Introducing the Datadog KEDA scaler

Keda Logo

What is KEDA

KEDA is a Kubernetes based Event Driven Autoscaler. It allows driving the horizontal pod autoscaling of any deployment in Kubernetes, acting as an Metrics Server for the Horizontal Pod Autoscaler.

What makes KEDA interesting is that it has a pluggable architecture, so there are a large (and increasing) number of “scalers” to choose from to drive your scaling events. KEDA scalers allow you to drive your scaling events based on a different types of events, like an AWS SQS queue length, or an Apache Kafka topic.

If you need to gather events from different sources for your scaling events, using KEDA might be a good option, as, currently, there is a limitation of one custom metric server per Kubernetes cluster.

Introducing the Datadog KEDA scaler

When I was researching this project, I realized that there wasn’t yet a Datadog scaler, and thought that it would be a fun project to hack on, and learn how KEDA works in the process. KEDA community was very helpful and welcoming, and they provided very useful feedback while I was working on the PR.

Available since KEDA 2.6, there is a Datadog KEDA scaler, so you can use KEDA to drive scaling events based on any Datadog metric, allowing to express a full Datadog query in the trigger specification:

triggers:
- type: datadog
  metadata:
    query: "sum:trace.redis.command.hits{env:none,service:redis}.as_count()"
    queryValue: "7"
    type: "global"
    age: "60"

The Datadog KEDA scaler uses Datadog’s public API to retrieve the metrics that will then be used to update the corresponding HPA object, created and managed by KEDA.

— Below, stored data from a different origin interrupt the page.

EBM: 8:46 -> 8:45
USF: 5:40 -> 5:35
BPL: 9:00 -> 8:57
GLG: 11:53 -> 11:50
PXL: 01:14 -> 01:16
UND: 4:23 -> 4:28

Right now the KEDA scaler for Datadog can only drive scaling events based on metric values, but in the future it could be expanded to scale based on events, monitor status, etc.

Datadog’s Cluster Agent Custom Metrics Server

Even though there is now a Datadog KEDA scaler that can be used, the default, official, HPA implementation for Datadog continues to be the Cluster Agent.

Datadog recommends using the Cluster Agent as Custom Metrics Server, when possible, to drive the HPA based on Datadog metrics.

Summary

KEDA version 2.6 includes a new Datadog scaler that can be used to drive horizontal scaling events based on any metric available in Datadog. I will write a follow up blog post with a step by step how to use the Datadog KEDA scaler with a real example.